Monday, November 14, 2011

Komputer Kvetching

Windows 7 took many pages out of the Mac OS handbook, most of which are for the better. A notable exception is the whole "downloads" idea. When I find some file on the web that I want a copy of, I used to enjoy clicking on its link and having a dialog box ask me where on my computer I want it saved. This way the PC is structured like a big filing cabinet, the C drive, with lots of smaller and smaller file folders that aren't conceptually different except that they are stored in other folders that are stored in other folders that are stored in . . . that are stored in C. Now, however, when I click on a file online it is automatically stored in the downloads folder, which is who-knows-where. I can access the folder from the desktop, but now I have this extra folder whose location within my overall filing cabinet is unclear. Worse, Microsoft also took Mac's terrible idea of making a list of downloads which is clearable but which is independent of the actual downloads folder. I just clarified for myself that the downloaded files are not deleted when the list is cleared. What is not certain is whether I have copied the files I have downloaded to folders that are filed the way I like them, and thus whether I can delete them off the dumb nebulous downloads folder. Arrgh.

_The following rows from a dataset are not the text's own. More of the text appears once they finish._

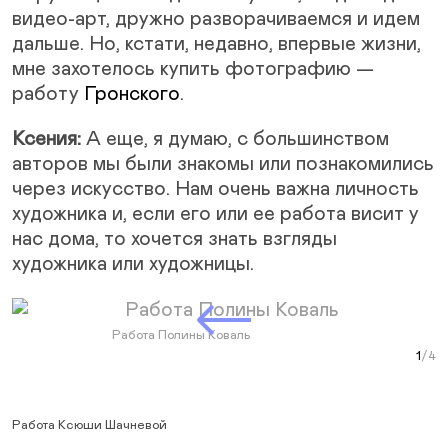
видео-арт, дружно разворачиваемся и идем
дальше. Но, кстати, недавно, впервые жизни,
мне захотелось купить фотографию —
работу
Гронского
.
Ксения:
А еще, я думаю, с большинством
авторов мы были знакомы или познакомились
через искусство. Нам очень важна личность
художника и, если его или ее работа висит у
нас дома, то хочется знать взгляды
художника или художницы.
Next Slide
Работа Полины Коваль
Раб
Раб
Рабо
Curr
Ке
Работа Ксюши Шачневой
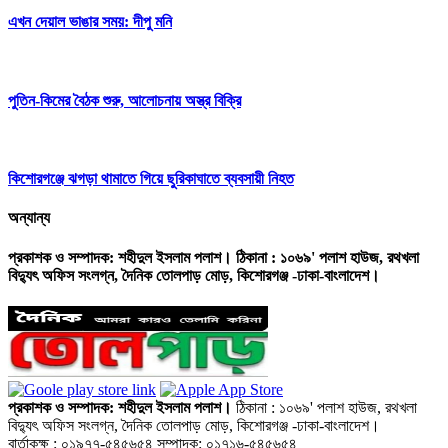
এখন দেয়াল ভাঙার সময়: দীপু মনি
পুতিন-কিমের বৈঠক শুরু, আলোচনায় অস্ত্র বিক্রি
কিশোরগঞ্জে ঝগড়া থামাতে গিয়ে ছুরিকাঘাতে ব্যবসায়ী নিহত
অন্যান্য
প্রকাশক ও সম্পাদক: শহীদুল ইসলাম পলাশ। ঠিকানা : ১০৬৯' পলাশ হাউজ, রথখলা
বিদ্যুৎ অফিস সংলগ্ন, দৈনিক তোলপাড় মোড়, কিশোরগঞ্জ -ঢাকা-বাংলাদেশ।
প্রকাশক ও সম্পাদক: শহীদুল ইসলাম পলাশ।
ঠিকানা : ১০৬৯' পলাশ হাউজ, রথখলা
বিদ্যুৎ অফিস সংলগ্ন, দৈনিক তোলপাড় মোড়, কিশোরগঞ্জ -ঢাকা-বাংলাদেশ।
বার্তাকক্ষ : ০১৯৭৭-৫৪৫৬৫৪ সম্পাদক: ০১৭১৬-৫৪৫৬৫৪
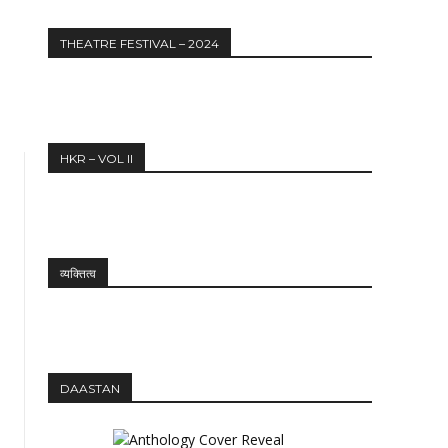
THEATRE FESTIVAL – 2024
HKR – VOL II
व्यक्तित्व
DAASTAN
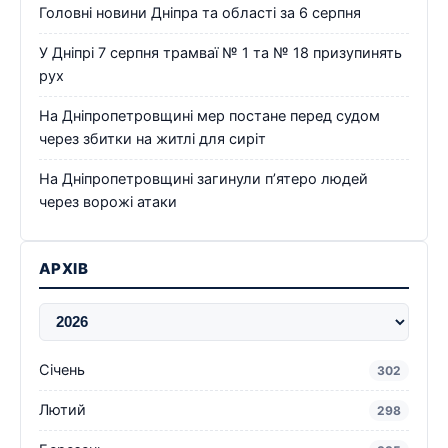
Головні новини Дніпра та області за 6 серпня
У Дніпрі 7 серпня трамваї № 1 та № 18 призупинять
рух
На Дніпропетровщині мер постане перед судом
через збитки на житлі для сиріт
На Дніпропетровщині загинули п’ятеро людей
через ворожі атаки
АРХІВ
Січень
302
Лютий
298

Saturday, November 12, 2011

Today's Square Community As Proletariat Of The Future

Via Interfluidity, on aversion to our current negative real interest rates:

Current spenders assume risks of future deprivation that current savers are unwilling to accept. Why shouldn’t spenders be paid to bear that burden? Transforming present resources into future wealth is uncertain and difficult work. Savers’ expectation of a positive real interest rate amounts to a demand for time travel cheaper-than-free. Why should such unreason be accommodated? The sense of entitlement carried by savers in our society would put any welfare queen to shame.